In my experience bidding for government work can be a lengthy and costly process and many smaller businesses don’t have the same resources as larger companies to put together winning bids. I welcome the intent of the CCS to make the procurement process simpler, however they have just swapped some challenges for others.

For example, smaller companies often have a regional focus, whereas government projects tend to be on a national scale. It is therefore extremely difficult for a smaller business to find the resources to fulfil large-scale contracts. In addition, the penalty clauses for not delivering are huge and this has the potential to break the company – more risk again! As a result, a lot of small businesses will continue to shy away from competing for public sector contracts. This is a real shame as there is no doubt that these organisations are often more specialised and can provide a better solution. However, the contracts which are suitable for these companies are often contained within a larger tender and given to one primary contractor as it is cheaper than tendering multiple parts of one project. The end result for smaller businesses is often lower margins and higher risk.

Risk versus reward

If we focus on the risk to small businesses, the requirement to commit to a ‘call off’ price for work by a specific measurable unit that can be taken up directly by any organisation using the framework is also fraught with danger. We operate in the facilities management sector and it is almost impossible to price for air conditioning maintenance per m2 when you haven’t seen the building, don’t know the number of assets in scope, their age or condition, their workload and their prior maintenance history. The same applies to cleaning, as how can you price to clean a m2 of office space when you don’t know the floor covering, the amount of staff using the space, if its open plan or modular etc?

Some steps in the right direction

Despite these challenges, the government is starting to introduce measures that have been designed to help smaller businesses contribute to large projects. Another big risk for many small companies is delayed payments. For those of us in the facilities management sector we rely on our people and a delay in payment may result in staff not being paid on time and businesses eventually folding due to exceptionally tight margins. However, in a bid to crack down on this, as of April 2017, large companies have to publically report twice a year on their payment practices and performance. The government has also started to exclude businesses from projects if they cannot demonstrate fair payment practices.

Whilst this seems like a good place to start, in my opinion, much more needs to be done to address the issue.
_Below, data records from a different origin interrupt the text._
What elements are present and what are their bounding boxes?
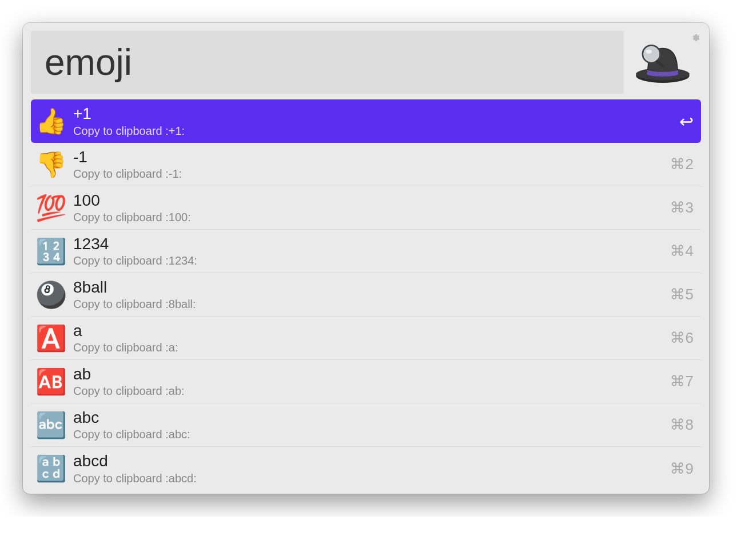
result-subtitle: Copy to clipboard :abc: [73, 427, 670, 442]
letters-abcd-icon: 🔡 [35, 456, 66, 481]
result-subtitle: Copy to clipboard :abcd: [73, 471, 670, 486]
keyboard-shortcut: ⌘2 [670, 155, 694, 173]
result-item-8ball[interactable]: 🎱 8ball Copy to clipboard :8ball: ⌘5 [31, 273, 701, 317]
result-text: -1 Copy to clipboard :-1: [66, 147, 670, 182]
keyboard-shortcut: ⌘5 [670, 286, 694, 303]
hundred-icon: 💯 [35, 195, 66, 221]
result-item-abcd[interactable]: 🔡 abcd Copy to clipboard :abcd: ⌘9 [31, 447, 701, 490]
result-item-abc[interactable]: 🔤 abc Copy to clipboard :abc: ⌘8 [31, 403, 701, 447]
result-subtitle: Copy to clipboard :100: [73, 210, 670, 225]
keyboard-shortcut: ⌘9 [670, 460, 694, 478]
keyboard-shortcut: ⌘3 [670, 199, 694, 217]
alfred-window: 👍 +1 Copy to clipboard :+1: ↩ 👎 -1 Copy … [23, 23, 709, 494]
result-title: abc [73, 408, 670, 427]
result-subtitle: Copy to clipboard :-1: [73, 166, 670, 181]
result-item-plus1[interactable]: 👍 +1 Copy to clipboard :+1: ↩ [31, 99, 701, 143]
result-title: +1 [73, 104, 679, 123]
result-title: abcd [73, 451, 670, 471]
keyboard-shortcut: ⌘4 [670, 242, 694, 260]
result-title: -1 [73, 147, 670, 167]
result-item-a[interactable]: 🅰️ a Copy to clipboard :a: ⌘6 [31, 317, 701, 360]
result-item-1234[interactable]: 🔢 1234 Copy to clipboard :1234: ⌘4 [31, 230, 701, 273]
result-title: a [73, 321, 670, 341]
keyboard-shortcut: ⌘6 [670, 329, 694, 347]
result-text: 1234 Copy to clipboard :1234: [66, 234, 670, 269]
result-text: ab Copy to clipboard :ab: [66, 365, 670, 399]
result-text: a Copy to clipboard :a: [66, 321, 670, 355]
result-subtitle: Copy to clipboard :a: [73, 340, 670, 355]
results-list: 👍 +1 Copy to clipboard :+1: ↩ 👎 -1 Copy … [23, 99, 709, 490]
result-subtitle: Copy to clipboard :ab: [73, 383, 670, 398]
svg-point-4 [646, 50, 652, 54]
result-item-100[interactable]: 💯 100 Copy to clipboard :100: ⌘3 [31, 186, 701, 230]
keyboard-shortcut: ⌘7 [670, 373, 694, 390]
result-title: 8ball [73, 278, 670, 297]
eight-ball-icon: 🎱 [35, 282, 66, 307]
result-title: 1234 [73, 234, 670, 254]
result-text: +1 Copy to clipboard :+1: [66, 104, 679, 138]
letters-ab-icon: 🆎 [35, 369, 66, 394]
letters-abc-icon: 🔤 [35, 413, 66, 438]
app-logo [624, 37, 701, 88]
search-input[interactable] [31, 31, 624, 94]
result-subtitle: Copy to clipboard :8ball: [73, 297, 670, 311]
result-subtitle: Copy to clipboard :+1: [73, 123, 679, 138]
alfred-hat-icon [631, 37, 694, 88]
numbers-icon: 🔢 [35, 239, 66, 264]
keyboard-shortcut: ⌘8 [670, 416, 694, 434]
result-text: abcd Copy to clipboard :abcd: [66, 451, 670, 486]
svg-point-3 [644, 47, 658, 61]
result-title: ab [73, 365, 670, 384]
enter-shortcut-icon: ↩ [679, 111, 694, 131]
letter-a-icon: 🅰️ [35, 326, 66, 351]
result-title: 100 [73, 191, 670, 210]
thumbs-down-icon: 👎 [35, 152, 66, 177]
gear-icon[interactable] [691, 33, 700, 45]
result-item-ab[interactable]: 🆎 ab Copy to clipboard :ab: ⌘7 [31, 360, 701, 403]
result-text: 8ball Copy to clipboard :8ball: [66, 278, 670, 312]
result-subtitle: Copy to clipboard :1234: [73, 253, 670, 268]
search-row [23, 23, 709, 99]
thumbs-up-icon: 👍 [35, 109, 66, 134]
result-item-minus1[interactable]: 👎 -1 Copy to clipboard :-1: ⌘2 [31, 143, 701, 186]
result-text: 100 Copy to clipboard :100: [66, 191, 670, 225]
result-text: abc Copy to clipboard :abc: [66, 408, 670, 442]
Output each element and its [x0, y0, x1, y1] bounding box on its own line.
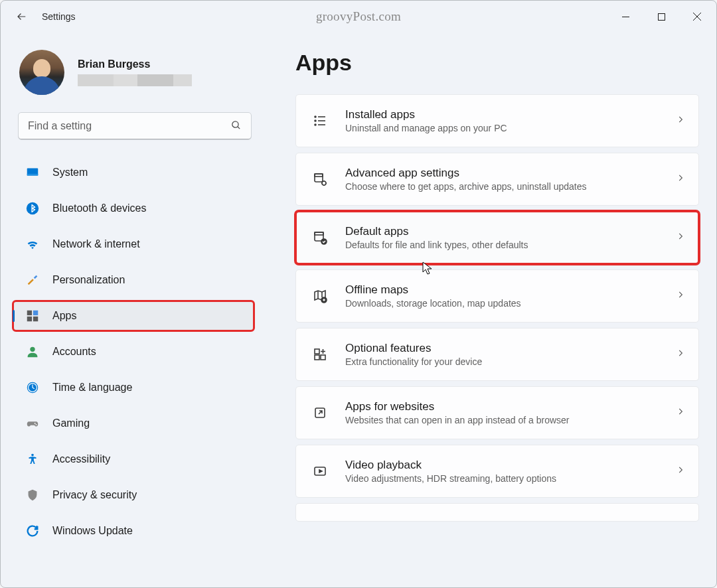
maximize-button[interactable] [646, 6, 677, 27]
card-subtitle: Defaults for file and link types, other … [345, 240, 676, 250]
svg-rect-24 [315, 174, 323, 182]
sidebar-item-label: System [52, 167, 88, 179]
video-icon [311, 462, 329, 480]
sidebar-item-label: Time & language [52, 382, 132, 394]
system-icon [25, 165, 40, 181]
nav: System Bluetooth & devices Network & int… [7, 155, 260, 549]
sidebar-item-network[interactable]: Network & internet [13, 229, 254, 259]
sidebar-item-time[interactable]: Time & language [13, 372, 254, 403]
svg-rect-10 [33, 311, 38, 315]
chevron-right-icon [676, 348, 685, 360]
shield-icon [25, 487, 40, 503]
search-input[interactable] [28, 120, 230, 132]
sidebar-item-label: Privacy & security [52, 489, 137, 501]
watermark: groovyPost.com [316, 9, 401, 24]
sidebar-item-system[interactable]: System [13, 157, 254, 188]
card-text: Default apps Defaults for file and link … [345, 225, 676, 250]
chevron-right-icon [676, 115, 685, 127]
svg-rect-33 [315, 355, 319, 360]
sidebar-item-gaming[interactable]: Gaming [13, 408, 254, 439]
sidebar-item-update[interactable]: Windows Update [13, 516, 254, 546]
chevron-right-icon [676, 407, 685, 419]
back-button[interactable] [15, 10, 29, 23]
card-peek[interactable] [295, 503, 699, 522]
card-text: Installed apps Uninstall and manage apps… [345, 108, 676, 133]
card-text: Optional features Extra functionality fo… [345, 342, 676, 367]
svg-point-17 [31, 454, 34, 457]
external-link-icon [311, 404, 329, 422]
main-panel: Apps Installed apps Uninstall and manage… [266, 33, 716, 587]
card-advanced-app-settings[interactable]: Advanced app settings Choose where to ge… [295, 153, 699, 206]
card-subtitle: Choose where to get apps, archive apps, … [345, 181, 676, 192]
svg-point-20 [315, 120, 316, 121]
app-check-icon [311, 228, 329, 247]
card-video-playback[interactable]: Video playback Video adjustments, HDR st… [295, 445, 699, 498]
svg-rect-1 [658, 13, 665, 20]
sidebar: Brian Burgess System [1, 33, 266, 587]
sidebar-item-label: Apps [52, 310, 76, 322]
sidebar-item-accounts[interactable]: Accounts [13, 336, 254, 367]
card-subtitle: Websites that can open in an app instead… [345, 415, 676, 425]
svg-rect-25 [315, 174, 323, 177]
apps-icon [25, 308, 40, 324]
sidebar-item-bluetooth[interactable]: Bluetooth & devices [13, 193, 254, 224]
profile-info: Brian Burgess [78, 58, 192, 86]
wifi-icon [25, 236, 40, 252]
bluetooth-icon [25, 200, 40, 216]
card-title: Default apps [345, 225, 676, 238]
card-installed-apps[interactable]: Installed apps Uninstall and manage apps… [295, 94, 699, 147]
window-title: Settings [42, 11, 76, 22]
sidebar-item-label: Personalization [52, 274, 125, 286]
svg-rect-12 [33, 317, 38, 321]
sidebar-item-label: Accessibility [52, 453, 110, 465]
chevron-right-icon [676, 232, 685, 244]
clock-globe-icon [25, 380, 40, 396]
map-download-icon [311, 287, 329, 305]
accessibility-icon [25, 451, 40, 467]
app-gear-icon [311, 170, 329, 188]
sidebar-item-label: Windows Update [52, 525, 133, 537]
svg-point-26 [322, 181, 326, 185]
person-icon [25, 344, 40, 360]
sidebar-item-accessibility[interactable]: Accessibility [13, 444, 254, 475]
card-text: Offline maps Downloads, storage location… [345, 283, 676, 309]
body: Brian Burgess System [1, 33, 716, 587]
card-subtitle: Video adjustments, HDR streaming, batter… [345, 473, 676, 484]
window-controls [610, 6, 712, 27]
svg-rect-32 [321, 355, 325, 360]
profile-block[interactable]: Brian Burgess [7, 44, 260, 100]
sidebar-item-apps[interactable]: Apps [13, 301, 254, 331]
svg-point-13 [30, 347, 35, 352]
minimize-button[interactable] [610, 6, 641, 27]
sidebar-item-personalization[interactable]: Personalization [13, 265, 254, 295]
card-title: Offline maps [345, 283, 676, 297]
card-optional-features[interactable]: Optional features Extra functionality fo… [295, 328, 699, 381]
page-title: Apps [295, 50, 699, 76]
card-offline-maps[interactable]: Offline maps Downloads, storage location… [295, 269, 699, 323]
svg-rect-28 [315, 232, 323, 235]
avatar [19, 50, 64, 95]
svg-rect-9 [27, 311, 32, 315]
svg-point-22 [315, 124, 316, 125]
search-box[interactable] [18, 112, 252, 140]
card-default-apps[interactable]: Default apps Defaults for file and link … [295, 211, 699, 264]
card-subtitle: Extra functionality for your device [345, 356, 676, 367]
close-button[interactable] [682, 6, 712, 27]
profile-email-redacted [78, 74, 192, 86]
chevron-right-icon [676, 465, 685, 477]
sidebar-item-label: Bluetooth & devices [52, 202, 146, 214]
chevron-right-icon [676, 290, 685, 302]
profile-name: Brian Burgess [78, 58, 192, 70]
card-title: Advanced app settings [345, 167, 676, 180]
sidebar-item-privacy[interactable]: Privacy & security [13, 480, 254, 510]
svg-point-4 [232, 121, 238, 127]
card-apps-for-websites[interactable]: Apps for websites Websites that can open… [295, 386, 699, 439]
sidebar-item-label: Accounts [52, 346, 96, 358]
card-text: Apps for websites Websites that can open… [345, 400, 676, 425]
card-text: Video playback Video adjustments, HDR st… [345, 459, 676, 484]
titlebar: Settings groovyPost.com [1, 1, 716, 33]
card-title: Video playback [345, 459, 676, 472]
chevron-right-icon [676, 173, 685, 185]
svg-rect-31 [315, 349, 319, 354]
card-subtitle: Uninstall and manage apps on your PC [345, 123, 676, 133]
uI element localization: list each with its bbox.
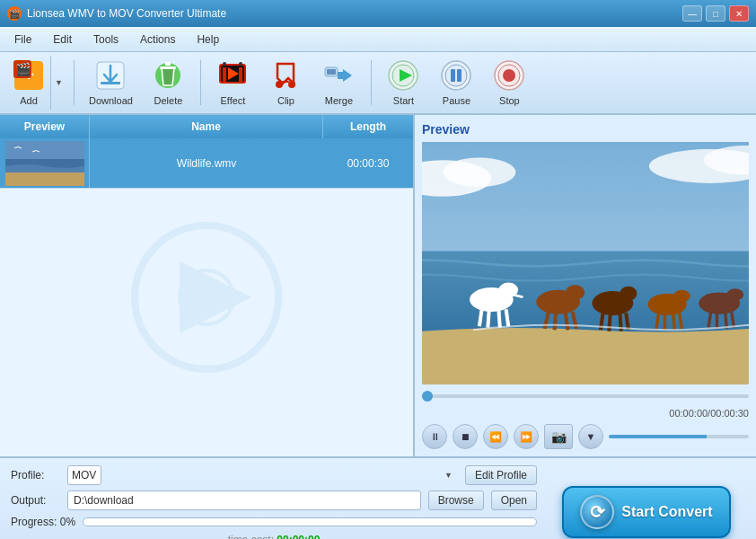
download-icon <box>94 59 127 92</box>
toolbar-separator-2 <box>200 60 201 105</box>
menu-actions[interactable]: Actions <box>129 30 186 49</box>
toolbar: + 🎬 Add ▼ Download <box>0 52 756 115</box>
output-label: Output: <box>11 494 60 507</box>
add-group: + 🎬 Add ▼ <box>7 56 66 110</box>
volume-slider[interactable] <box>609 435 749 438</box>
merge-button[interactable]: Merge <box>314 56 364 110</box>
file-list-body: Wildlife.wmv 00:00:30 <box>0 138 413 456</box>
svg-line-54 <box>555 313 556 330</box>
preview-title: Preview <box>422 122 749 137</box>
seek-thumb[interactable] <box>422 391 433 402</box>
start-convert-label: Start Convert <box>621 504 712 520</box>
open-button[interactable]: Open <box>491 490 537 510</box>
file-name: Wildlife.wmv <box>90 150 323 177</box>
menu-tools[interactable]: Tools <box>83 30 129 49</box>
app-icon: 🎬 <box>7 6 22 21</box>
file-length: 00:00:30 <box>323 150 413 177</box>
svg-line-73 <box>725 313 726 329</box>
start-button[interactable]: Start <box>379 56 428 110</box>
title-bar: 🎬 Lionsea WMV to MOV Converter Ultimate … <box>0 0 756 27</box>
bottom-panel: Profile: MOV Edit Profile Output: Browse… <box>0 456 756 539</box>
svg-line-49 <box>506 309 509 326</box>
progress-value: 0% <box>60 516 75 528</box>
effect-icon <box>216 59 249 92</box>
close-button[interactable]: ✕ <box>729 5 749 22</box>
svg-point-31 <box>503 69 515 82</box>
toolbar-separator-3 <box>371 60 372 105</box>
maximize-button[interactable]: □ <box>706 5 725 22</box>
svg-line-48 <box>498 311 499 328</box>
progress-bar <box>83 517 537 526</box>
col-name: Name <box>90 115 323 138</box>
convert-icon: ⟳ <box>580 495 614 529</box>
svg-line-60 <box>609 314 610 331</box>
add-dropdown-button[interactable]: ▼ <box>50 56 66 110</box>
preview-stop-button[interactable]: ⏹ <box>453 424 478 449</box>
window-controls: — □ ✕ <box>682 5 749 22</box>
minimize-button[interactable]: — <box>682 5 702 22</box>
file-row[interactable]: Wildlife.wmv 00:00:30 <box>0 138 413 189</box>
svg-point-26 <box>445 65 467 86</box>
start-convert-button[interactable]: ⟳ Start Convert <box>562 486 730 538</box>
file-panel: Preview Name Length <box>0 115 415 456</box>
download-button[interactable]: Download <box>82 56 140 110</box>
svg-line-67 <box>673 314 674 331</box>
svg-rect-27 <box>451 69 455 82</box>
browse-button[interactable]: Browse <box>428 490 484 510</box>
profile-select[interactable]: MOV <box>67 465 101 485</box>
svg-rect-5 <box>101 82 120 84</box>
preview-seekbar[interactable] <box>422 390 749 402</box>
output-input[interactable] <box>67 490 421 510</box>
title-left: 🎬 Lionsea WMV to MOV Converter Ultimate <box>7 6 226 21</box>
svg-rect-28 <box>457 69 462 82</box>
svg-point-18 <box>288 81 295 88</box>
stop-button[interactable]: Stop <box>485 56 534 110</box>
clip-button[interactable]: Clip <box>261 56 311 110</box>
seek-track[interactable] <box>422 394 749 398</box>
stop-icon <box>493 59 525 92</box>
svg-rect-8 <box>165 62 171 66</box>
menu-help[interactable]: Help <box>186 30 230 49</box>
window-title: Lionsea WMV to MOV Converter Ultimate <box>27 7 226 20</box>
time-cost-row: time cost: 00:00:00 <box>11 534 537 539</box>
svg-point-15 <box>239 62 242 66</box>
svg-rect-37 <box>5 172 84 186</box>
delete-button[interactable]: Delete <box>144 56 193 110</box>
menu-file[interactable]: File <box>4 30 42 49</box>
clip-icon <box>269 59 302 92</box>
merge-label: Merge <box>325 95 353 106</box>
profile-label: Profile: <box>11 469 60 482</box>
start-icon <box>387 59 419 92</box>
main-content: Preview Name Length <box>0 115 756 456</box>
svg-point-64 <box>673 290 690 303</box>
pause-button[interactable]: Pause <box>432 56 481 110</box>
svg-point-17 <box>276 81 283 88</box>
pause-label: Pause <box>443 95 470 106</box>
svg-text:🎬: 🎬 <box>15 62 31 77</box>
add-button[interactable]: + 🎬 Add <box>7 56 50 110</box>
preview-forward-button[interactable]: ⏩ <box>514 424 539 449</box>
effect-button[interactable]: Effect <box>208 56 258 110</box>
menu-edit[interactable]: Edit <box>42 30 83 49</box>
toolbar-separator-1 <box>74 60 75 105</box>
delete-icon <box>152 59 184 92</box>
menu-bar: File Edit Tools Actions Help <box>0 27 756 52</box>
svg-point-40 <box>443 158 515 187</box>
delete-label: Delete <box>154 95 183 106</box>
volume-dropdown-button[interactable]: ▼ <box>578 424 603 449</box>
col-preview: Preview <box>0 115 90 138</box>
bottom-right: ⟳ Start Convert <box>548 465 745 539</box>
snapshot-button[interactable]: 📷 <box>544 424 573 449</box>
file-list-header: Preview Name Length <box>0 115 413 138</box>
preview-rewind-button[interactable]: ⏪ <box>483 424 508 449</box>
svg-rect-7 <box>160 66 176 69</box>
bottom-left: Profile: MOV Edit Profile Output: Browse… <box>11 465 537 539</box>
edit-profile-button[interactable]: Edit Profile <box>465 465 537 485</box>
time-cost-value: 00:00:00 <box>277 534 320 539</box>
profile-select-wrap: MOV <box>67 465 458 485</box>
file-preview-thumb <box>0 138 90 188</box>
svg-rect-13 <box>239 67 242 82</box>
svg-rect-12 <box>223 67 226 82</box>
start-label: Start <box>393 95 414 106</box>
preview-play-button[interactable]: ⏸ <box>422 424 447 449</box>
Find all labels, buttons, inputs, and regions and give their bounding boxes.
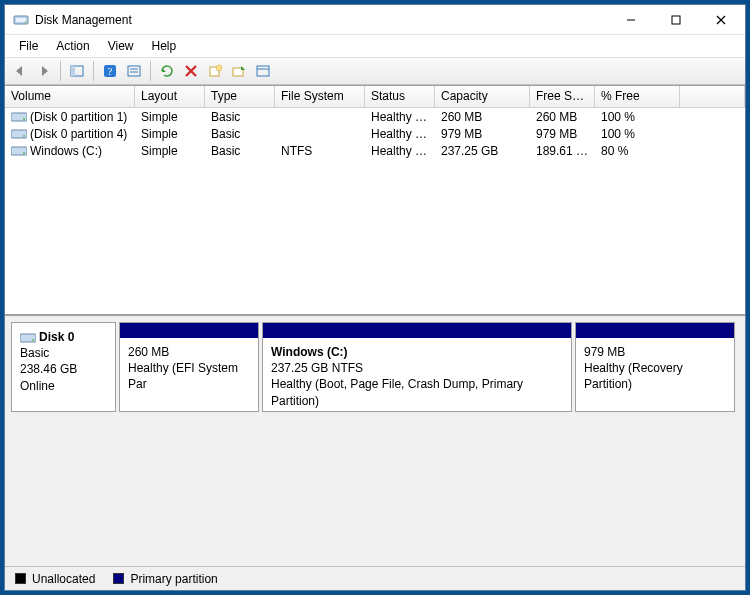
partition-title: Windows (C:): [271, 344, 563, 360]
svg-text:?: ?: [108, 66, 113, 77]
show-hide-icon[interactable]: [66, 60, 88, 82]
volume-name: (Disk 0 partition 1): [30, 110, 127, 124]
col-status[interactable]: Status: [365, 86, 435, 107]
svg-rect-1: [16, 18, 26, 22]
col-type[interactable]: Type: [205, 86, 275, 107]
window-title: Disk Management: [35, 13, 608, 27]
help-icon[interactable]: ?: [99, 60, 121, 82]
close-button[interactable]: [698, 6, 743, 34]
volume-type: Basic: [205, 143, 275, 159]
partition-color-bar: [120, 323, 258, 338]
menu-view[interactable]: View: [100, 37, 142, 55]
legend: Unallocated Primary partition: [5, 566, 745, 590]
back-button[interactable]: [9, 60, 31, 82]
menu-action[interactable]: Action: [48, 37, 97, 55]
volume-list[interactable]: Volume Layout Type File System Status Ca…: [5, 86, 745, 314]
properties-icon[interactable]: [252, 60, 274, 82]
volume-pct: 100 %: [595, 109, 680, 125]
disk-row: Disk 0 Basic 238.46 GB Online 260 MBHeal…: [5, 316, 745, 412]
volume-fs: NTFS: [275, 143, 365, 159]
volume-type: Basic: [205, 126, 275, 142]
volume-layout: Simple: [135, 143, 205, 159]
svg-rect-23: [11, 130, 27, 138]
partition[interactable]: Windows (C:)237.25 GB NTFSHealthy (Boot,…: [262, 322, 572, 412]
graphical-view: Disk 0 Basic 238.46 GB Online 260 MBHeal…: [5, 314, 745, 590]
partition-status: Healthy (Recovery Partition): [584, 360, 726, 392]
partition-status: Healthy (Boot, Page File, Crash Dump, Pr…: [271, 376, 563, 408]
column-headers: Volume Layout Type File System Status Ca…: [5, 86, 745, 108]
volume-free: 979 MB: [530, 126, 595, 142]
disk-name: Disk 0: [39, 330, 74, 344]
toolbar: ?: [5, 57, 745, 85]
svg-rect-11: [128, 66, 140, 76]
volume-layout: Simple: [135, 109, 205, 125]
col-capacity[interactable]: Capacity: [435, 86, 530, 107]
delete-icon[interactable]: [180, 60, 202, 82]
volume-free: 260 MB: [530, 109, 595, 125]
svg-rect-4: [672, 16, 680, 24]
volume-name: Windows (C:): [30, 144, 102, 158]
minimize-button[interactable]: [608, 6, 653, 34]
content-area: Volume Layout Type File System Status Ca…: [5, 85, 745, 590]
toolbar-sep: [150, 61, 151, 81]
volume-capacity: 979 MB: [435, 126, 530, 142]
menu-file[interactable]: File: [11, 37, 46, 55]
disk-size: 238.46 GB: [20, 362, 77, 376]
partition-size: 237.25 GB NTFS: [271, 360, 563, 376]
menubar: File Action View Help: [5, 35, 745, 57]
partition-status: Healthy (EFI System Par: [128, 360, 250, 392]
svg-point-28: [32, 339, 34, 341]
partition[interactable]: 260 MBHealthy (EFI System Par: [119, 322, 259, 412]
volume-fs: [275, 133, 365, 135]
svg-rect-25: [11, 147, 27, 155]
volume-row[interactable]: (Disk 0 partition 4)SimpleBasicHealthy (…: [5, 125, 745, 142]
primary-swatch: [113, 573, 124, 584]
volume-icon: [11, 145, 27, 157]
app-disk-icon: [13, 12, 29, 28]
partition[interactable]: 979 MBHealthy (Recovery Partition): [575, 322, 735, 412]
volume-pct: 100 %: [595, 126, 680, 142]
disk-label[interactable]: Disk 0 Basic 238.46 GB Online: [11, 322, 116, 412]
partition-color-bar: [263, 323, 571, 338]
volume-status: Healthy (R...: [365, 126, 435, 142]
disk-icon: [20, 332, 36, 344]
volume-fs: [275, 116, 365, 118]
legend-primary: Primary partition: [130, 572, 217, 586]
forward-button[interactable]: [33, 60, 55, 82]
svg-point-24: [23, 135, 25, 137]
svg-point-2: [25, 21, 27, 23]
volume-row[interactable]: (Disk 0 partition 1)SimpleBasicHealthy (…: [5, 108, 745, 125]
volume-capacity: 237.25 GB: [435, 143, 530, 159]
volume-type: Basic: [205, 109, 275, 125]
refresh-icon[interactable]: [156, 60, 178, 82]
svg-point-26: [23, 152, 25, 154]
volume-pct: 80 %: [595, 143, 680, 159]
volume-layout: Simple: [135, 126, 205, 142]
col-volume[interactable]: Volume: [5, 86, 135, 107]
svg-rect-21: [11, 113, 27, 121]
titlebar[interactable]: Disk Management: [5, 5, 745, 35]
volume-status: Healthy (E...: [365, 109, 435, 125]
toolbar-sep: [60, 61, 61, 81]
legend-unallocated: Unallocated: [32, 572, 95, 586]
partition-size: 260 MB: [128, 344, 250, 360]
col-free[interactable]: Free Sp...: [530, 86, 595, 107]
volume-icon: [11, 111, 27, 123]
menu-help[interactable]: Help: [144, 37, 185, 55]
svg-point-22: [23, 118, 25, 120]
settings-list-icon[interactable]: [123, 60, 145, 82]
col-layout[interactable]: Layout: [135, 86, 205, 107]
extend-icon[interactable]: [228, 60, 250, 82]
col-fs[interactable]: File System: [275, 86, 365, 107]
maximize-button[interactable]: [653, 6, 698, 34]
col-pct[interactable]: % Free: [595, 86, 680, 107]
new-partition-icon[interactable]: [204, 60, 226, 82]
toolbar-sep: [93, 61, 94, 81]
svg-rect-8: [71, 66, 75, 76]
disk-state: Online: [20, 379, 55, 393]
partition-color-bar: [576, 323, 734, 338]
volume-row[interactable]: Windows (C:)SimpleBasicNTFSHealthy (B...…: [5, 142, 745, 159]
volume-capacity: 260 MB: [435, 109, 530, 125]
volume-icon: [11, 128, 27, 140]
app-window: Disk Management File Action View Help: [4, 4, 746, 591]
If there is one thing that we can learn from the collapse of Carillion, it is that there is great risk in concentrating all public business in the hands of a small number of big companies.

Conclusion

So what is the answer? I think the CCS should have a process which selects smaller businesses on local and national capability. Once they have selected a long list of companies that meet the required standards of service and compliance, the end user can then select from this list to specifically quote for their contract based on a fair commercial and contractual framework. This will allow the bidding companies to price the work correctly and get the client the best value price, not the cheapest. More importantly it will ensure the providers do not play Russian roulette with blind pricing and any contracts awarded are sustainable for both the client and the contractor.

In conclusion, the government procurement process has developed a polarised market with a limited and stretched supply chain that ultimately cannot deliver what it promises over an extended period. I believe that outsourcing in the public sector can be improved by not allowing poor procurement to deliver low standards of service and sustainability.

Martin Reed is CEO of Incentive FM Group.